Click to See Complete Forum and Search --> : nVidia GeForce 4 MX420 (SuSe Install Problem)
fuelcritical
12-11-2002, 10:28 PM
Hello and thanks for reading this.
I am attempting to install SuSE and am having trouble with my
GeForce4 MX420 card. After First CD installs and I pick GeForce
as primary card(only card) it reboots....then when it comes up the screen
goes hay wire!!
Is the only hope to use two graphics cards...older 2D card and this one
or does someone here know a trick???
Thank you in advance.
bwkaz
12-11-2002, 11:50 PM
You use the "vesa" drivers during installation, however it is that you choose that. Then, you get the real, working Linux drivers from www.nvidia.com and install them.
The reason it doesn't work is that the open-source "nv" XFree86 driver doesn't work with anything newer than a GeForce 3 card. The "vesa" driver works with any VESA-compatible card, which is all of them, AFAIK. The nVidia binary driver (the one you'll get from www.nvidia.com) works with all nVidia video cards except very old Riva TNT chips.
Good luck. Make sure you read the README at nVidia's site before you do anything, though. Running the NVchooser script can also help.
fuelcritical
12-12-2002, 05:19 AM
Yess...that did it...thanks a lot. I Have just partitioned my hardrive for dual boot win2000 and Linux. Great Help!
bwkaz
12-12-2002, 10:18 AM
Cool, glad it worked for you. :)
K'hatarlan
04-14-2003, 05:51 PM
What version of SuSE were you using?
I've been trying to get SuSE 7.1 to play nicely with my MSI Geforce4 Ti 4600, with no luck.
Neither SaX or SaX2 will allow me to set up even VESA drivers.
SuSE says in their nvidia-installer-HOWTO that they support the nvidia driver for 7.1. However, every time I try to rebuild the system complains that it can't find nvidia.o on the link.
Any ideas or pointers?
K'hat
DarkJedi9
04-14-2003, 06:10 PM
Originally posted by bwkaz
The reason it doesn't work is that the open-source "nv" XFree86 driver doesn't work with anything newer than a GeForce 3 card...

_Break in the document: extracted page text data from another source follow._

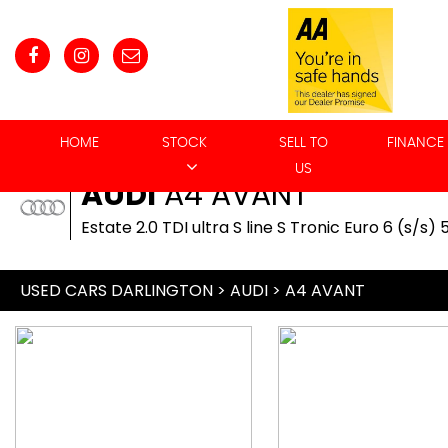
HOME
STOCK
SELL TO
FINANCE
US
AUDI
A4 AVANT
Estate 2.0 TDI ultra S line S Tronic Euro 6 (s/s) 
USED CARS DARLINGTON
>
AUDI
> A4 AVANT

Really? Oh, crap. I guess they didn't work for my GeForce 4 then... :) I don't know where you heard that, but back (way back) when I was in Slack and didn't yet know how to compile a kernel, thus nvidia drivers were failing the cc sanity check, I used the "nv" driver rather successfully. 3D was no shining wonder, but the card was functional.
bwkaz
04-14-2003, 08:08 PM
It does work now with XFree86 4.3.0, but at the time I posted that (notice the date on my post? Dec. 11, 2002 -- before the release of X 4.3.0 (that version was released the end of Feb., 2003)?), the "nv" driver only worked with GF3 and older cards.
Go to http://www.xfree86.org/4.2.0/Status22.html#22 for "where I heard that from". It's the XFree86 4.2.0 driver status page for nVidia cards. If you replace 4.2.0 with 4.3.0 in the URL, you can probably find the 4.3.0 driver status document. You may have to delete the 22 and #22, though, and pick NVIDIA manually.
DarkJedi9
04-14-2003, 08:59 PM
Originally posted by bwkaz
It does work now with XFree86 4.3.0, but at the time I posted that (notice the date on my post? Dec. 11, 2002 -- before the release of X 4.3.0 (that version was released the end of Feb., 2003)?), the "nv" driver only worked with GF3 and older cards.
Go to http://www.xfree86.org/4.2.0/Status22.html#22 for "where I heard that from". It's the XFree86 4.2.0 driver status page for nVidia cards. If you replace 4.2.0 with 4.3.0 in the URL, you can probably find the 4.3.0 driver status document. You may have to delete the 22 and #22, though, and pick NVIDIA manually.
Oops :( didn't notice the date; assumed it was a relatively recent post. My b.